Guess who got a lot of coverage in news articles about the hearing?
It’s one thing if Weiner had a long record of interest in NASA, from either a critical or supportive standpoint. However, that’s not the case: even though he serves on the space and aeronautics subcommittee of the House Science Committee, space has taken a low priority over aeronautics and other issues. Weiner, now in his third term in Congress, has only one press release on his web site about space; that one was published last month just before the joint House-Senate hearing about the accident. Weiner has issued more press releases about a plan to film a movie about former New York City major Rudy Giuliani in Montreal.

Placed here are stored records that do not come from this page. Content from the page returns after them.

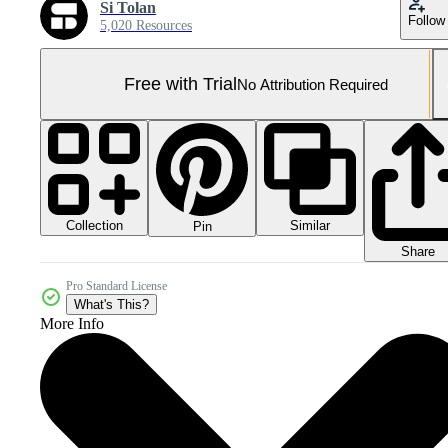
Si Tolan
Follow
5,020 Resources
Free with Trial
No Attribution Required
Collection
Similar
Pin
Share
Pro Standard License
What's This?
More Info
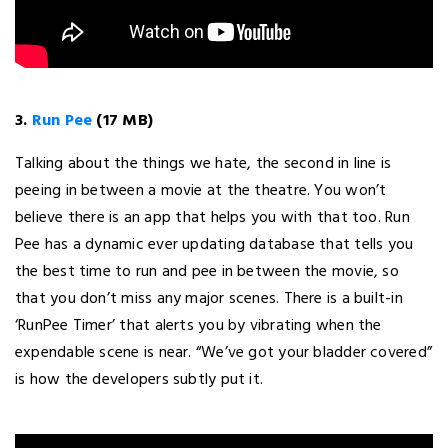
3.
Run Pee
(17 MB)
Talking about the things we hate, the second in line is
peeing in between a movie at the theatre. You won’t
believe there is an app that helps you with that too. Run
Pee has a dynamic ever updating database that tells you
the best time to run and pee in between the movie, so
that you don’t miss any major scenes. There is a built-in
‘RunPee Timer’ that alerts you by vibrating when the
expendable scene is near. “We’ve got your bladder covered”
is how the developers subtly put it.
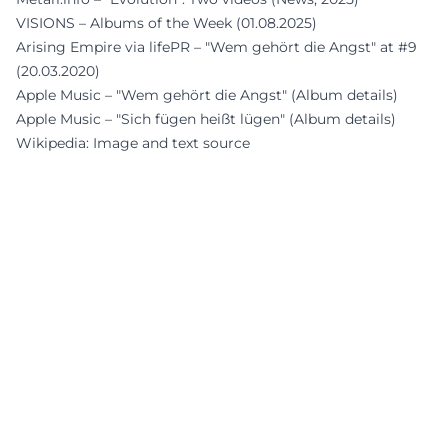
VISIONS – Albums of the Week (01.08.2025)
Arising Empire via lifePR – "Wem gehört die Angst" at #9
(20.03.2020)
Apple Music – "Wem gehört die Angst" (Album details)
Apple Music – "Sich fügen heißt lügen" (Album details)
Wikipedia: Image and text source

What also didn’t make it into the media was the subtle but clear rebuke that the chairman of the committee, Sherwood Boehlert, delivered shortly after Weiner’s remarks. (Boehlert was not in the hearing room when Weiner spoke, as he attended a homeland security briefing, but was apparently brought up to date shortly after he returned.) “I understand, Mr. Administrator, than in my absence there was a little bit of excitement generated in an exchange with Mr. Weiner,” Boehlert said. “I understand that in his enthusiasm that he went a little far in comparing this with the Challenger situation… I think it’s a little bit premature to do any finger-pointing at this stage.” Such comments are not commonly heard in Congressional hearings, particularly on topics, like NASA, where there is typically broad bipartisan support and little partisan rancor. Yet Boehlert’s comments weren’t deemed newsworthy, while Weiner’s commentary was widely reported. (A few did note that Weiner apologized for getting “a little hot under the collar” but still failed to pick up on Boehlert’s comments.)
Coverage of the investigation continues, but until the Accident Investigation Board releases its reports—or other major revelations are made—the accident will not get anywhere near the press it received in February. This will be especially true if war does start in Iraq in the coming weeks. This trend may be a beneficial development, since those reporters left to continue on the shuttle beat are more likely to be knowledgeable and experienced than those drafted to cover the story in its initial phases. It will also help even the playing field between the mass media outlets and the niche space-specific media. Nonetheless, keep an eye on what the media are doing, because what you see or read is often not the whole story.